Operating losses at Irish based oil and gas exploration firm Providence Resources narrowed in 2014, with the company recording a loss of €6.46 million.
That compared with €7.23 million in 2013, but overall losses rose to €11.489 million or 17.7 cent per share, up from €2.797 million or 4.33 cent in 2013.
The company raised €25.9 million through a share placing during the year, the proceeds of which were intended to fund costs associated with its multi-well drilling programme, and agreed debt facilities of $24 million with Melody. Some $20 million is scheduled for repayment in 2016. A second debt facility, worth $4 million, is to be repaid in June 2015.
Providence is continuing farm out discussions with a number of parties for its Barryroe Oil project and has applied to extend the licence to cover potential further field extensions outside of the currently licensed area.
During the year, Providence converted three Atlantic Margin licensing options -the Drombeg Oil prospect, Spanish Point South Gas Prospect and Newgrange Gas Project - into frontier exploration Licences. It also carried out new seismic surveys at the three prospects.
Chief executive Tony O’Reilly said it was a year of “significant progress” despite a challenging backdrop for the industry.

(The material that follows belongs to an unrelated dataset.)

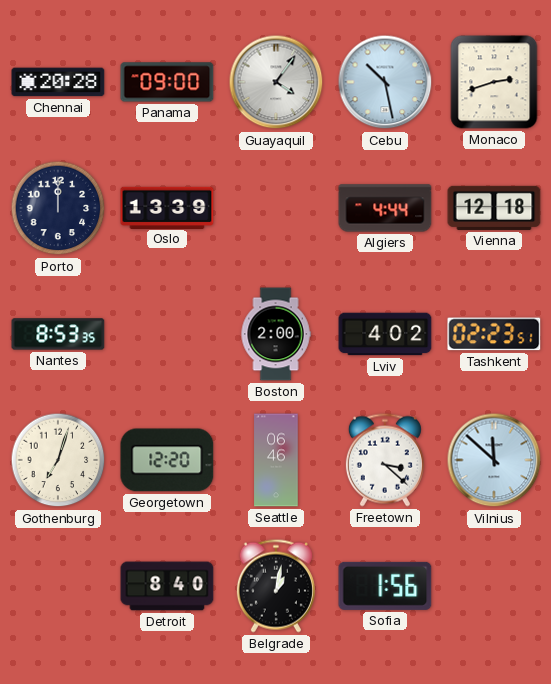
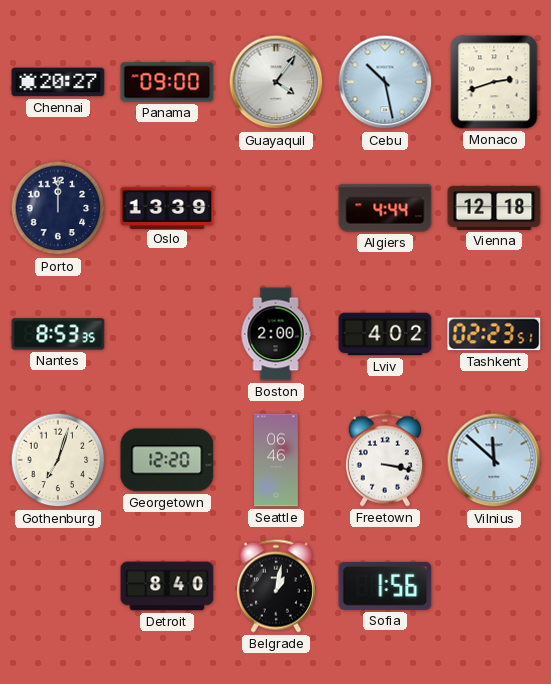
Chennai: 20:28 -> 20:27
Freetown: 3:22 -> 3:17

"Providence remains focused on building on its diversified material exploration and appraisal portfolio offshore Ireland and will do so by continuing to leverage in partners with whom we can co-venture and who can help validate the prospectivity of our acreage," he said.
Providence said the outlook for the industry remained challenging with the current oil price environment hampering investment. However, it noted that the recent rise in oil prices and increasing M&A activity served as a positive signal for the sector, and Providence remained optimistic for its own prospects and the overall Irish oil and gas sector.